From the entries that follow, extract each line holding the string "other".

Source information START

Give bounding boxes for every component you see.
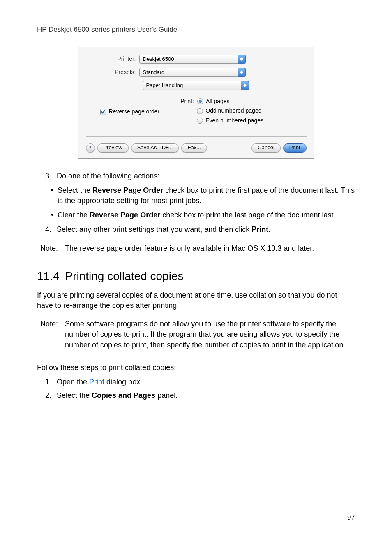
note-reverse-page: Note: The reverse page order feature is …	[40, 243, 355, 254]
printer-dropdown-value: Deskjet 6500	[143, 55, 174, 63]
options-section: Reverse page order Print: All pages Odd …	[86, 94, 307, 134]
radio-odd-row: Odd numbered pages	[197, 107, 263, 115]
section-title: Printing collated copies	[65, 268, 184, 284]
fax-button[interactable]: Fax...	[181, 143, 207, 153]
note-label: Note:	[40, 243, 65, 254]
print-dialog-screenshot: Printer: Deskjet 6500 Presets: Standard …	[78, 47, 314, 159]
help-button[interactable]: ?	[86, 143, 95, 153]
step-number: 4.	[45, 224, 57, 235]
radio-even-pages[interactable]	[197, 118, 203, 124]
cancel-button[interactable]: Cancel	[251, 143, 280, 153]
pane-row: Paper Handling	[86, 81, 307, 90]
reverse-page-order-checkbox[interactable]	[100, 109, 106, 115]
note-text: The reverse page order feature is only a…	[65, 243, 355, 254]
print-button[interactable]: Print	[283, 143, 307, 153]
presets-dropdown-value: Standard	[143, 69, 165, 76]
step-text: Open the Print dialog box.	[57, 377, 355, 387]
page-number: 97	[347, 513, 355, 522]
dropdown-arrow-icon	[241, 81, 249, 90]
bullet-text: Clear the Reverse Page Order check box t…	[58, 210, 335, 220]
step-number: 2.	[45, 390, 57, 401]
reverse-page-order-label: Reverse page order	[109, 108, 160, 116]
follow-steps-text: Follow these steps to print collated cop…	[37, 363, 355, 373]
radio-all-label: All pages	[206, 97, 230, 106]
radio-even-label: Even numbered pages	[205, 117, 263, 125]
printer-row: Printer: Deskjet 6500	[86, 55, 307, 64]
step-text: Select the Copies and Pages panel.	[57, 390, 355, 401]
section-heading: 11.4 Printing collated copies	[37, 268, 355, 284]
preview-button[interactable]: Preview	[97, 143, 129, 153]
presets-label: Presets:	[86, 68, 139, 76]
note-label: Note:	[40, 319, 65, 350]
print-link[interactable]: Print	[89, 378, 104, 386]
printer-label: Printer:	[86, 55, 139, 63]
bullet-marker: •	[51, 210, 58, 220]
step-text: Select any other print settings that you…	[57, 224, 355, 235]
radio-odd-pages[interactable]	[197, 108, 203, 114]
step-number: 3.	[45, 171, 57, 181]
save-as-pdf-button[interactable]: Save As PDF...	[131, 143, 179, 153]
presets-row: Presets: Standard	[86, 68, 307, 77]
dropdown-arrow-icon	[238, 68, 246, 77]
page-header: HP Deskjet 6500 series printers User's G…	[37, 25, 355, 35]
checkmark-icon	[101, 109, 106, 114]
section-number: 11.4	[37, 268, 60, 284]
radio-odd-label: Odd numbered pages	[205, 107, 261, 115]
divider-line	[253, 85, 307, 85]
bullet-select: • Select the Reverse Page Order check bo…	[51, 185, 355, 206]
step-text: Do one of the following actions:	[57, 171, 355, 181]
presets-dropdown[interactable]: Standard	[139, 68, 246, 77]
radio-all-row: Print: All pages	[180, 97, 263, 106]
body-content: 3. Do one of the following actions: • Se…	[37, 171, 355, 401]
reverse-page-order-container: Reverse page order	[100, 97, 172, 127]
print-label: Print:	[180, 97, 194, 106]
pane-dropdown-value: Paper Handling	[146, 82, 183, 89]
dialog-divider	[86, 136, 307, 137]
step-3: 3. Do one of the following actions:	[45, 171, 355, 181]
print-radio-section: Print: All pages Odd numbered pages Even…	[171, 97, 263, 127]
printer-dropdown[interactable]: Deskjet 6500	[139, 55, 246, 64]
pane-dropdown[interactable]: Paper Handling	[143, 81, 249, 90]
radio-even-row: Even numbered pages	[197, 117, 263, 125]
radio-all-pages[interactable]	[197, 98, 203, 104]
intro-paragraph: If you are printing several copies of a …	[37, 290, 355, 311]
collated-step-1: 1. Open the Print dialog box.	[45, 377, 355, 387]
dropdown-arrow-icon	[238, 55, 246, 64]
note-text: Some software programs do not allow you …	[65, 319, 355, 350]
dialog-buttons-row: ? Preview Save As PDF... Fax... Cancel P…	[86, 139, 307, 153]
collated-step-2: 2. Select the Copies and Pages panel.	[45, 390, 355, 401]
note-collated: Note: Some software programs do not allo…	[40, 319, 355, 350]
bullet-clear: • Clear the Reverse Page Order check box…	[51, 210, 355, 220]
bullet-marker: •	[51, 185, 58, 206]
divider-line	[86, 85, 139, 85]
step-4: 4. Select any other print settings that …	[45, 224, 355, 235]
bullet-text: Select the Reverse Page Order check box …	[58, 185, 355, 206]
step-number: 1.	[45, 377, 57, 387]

Source information END

Response to the task:
step-text: Select any other print settings that you…	[57, 224, 355, 235]
step-4: 4. Select any other print settings that …	[45, 224, 355, 235]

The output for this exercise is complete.